● Assignment
Every line of the records below that has the word "Giáo" should be copied.

● Given entries
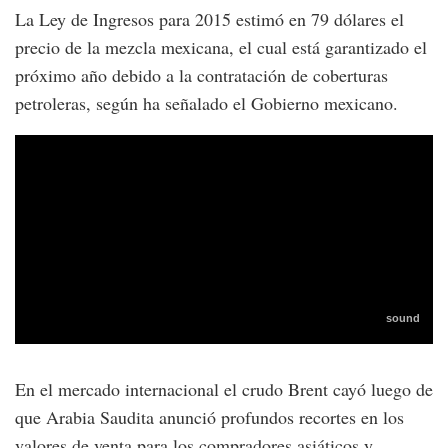
La Ley de Ingresos para 2015 estimó en 79 dólares el
precio de la mezcla mexicana, el cual está garantizado el
próximo año debido a la contratación de coberturas
petroleras, según ha señalado el Gobierno mexicano.
En el mercado internacional el crudo Brent cayó luego de
que Arabia Saudita anunció profundos recortes en los
valores de venta para los compradores asiáticos y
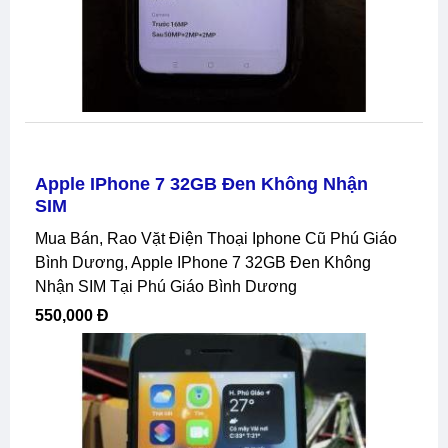
Apple IPhone 7 32GB Đen Không Nhận
SIM
Mua Bán, Rao Vặt Điện Thoại Iphone Cũ Phú Giáo
Bình Dương, Apple IPhone 7 32GB Đen Không
Nhận SIM Tại Phú Giáo Bình Dương
550,000 Đ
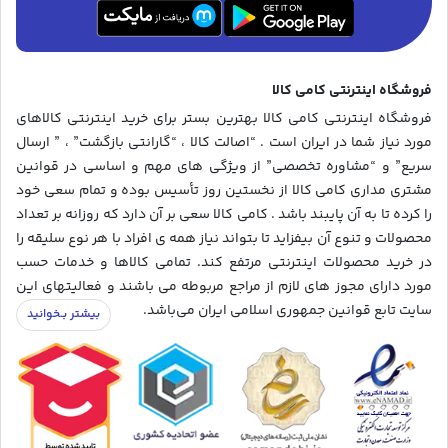
فروشگاه اینترنتی کامی کالا
فروشگاه اینترنتی کامی کالا بهترین بستر برای خرید اینترنتی کالاهای
مورد نیاز شما در ایران است . “اصالت کالا ، “گارانتی بازگشت” ، ” ارسال
سریع” و “مشاوره تخصصی” از ویژگی های مهم و اساسی در قوانین
مشتری مداری کامی کالا از نخستین روز تأسیس بوده و تمام سعی خود
را کرده تا به آن پایبند باشد . کامی کالا سعی بر آن دارد که روزانه بر تعداد
محصولات و تنوع آن بیفزاید تا بتواند نیاز همه ی افراد با هر نوع سلیقه را
در خرید محصولات اینترنتی مرتفع کند. تمامی کالاها و خدمات حسب
مورد دارای مجوز های لازم از مراجع مربوطه می باشند و فعالیتهای این
سایت تابع قوانین جمهوری اسلامی ایران می‌باشد.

● Result for this exercise
Mua Bán, Rao Vặt Điện Thoại Iphone Cũ Phú Giáo
Nhận SIM Tại Phú Giáo Bình Dương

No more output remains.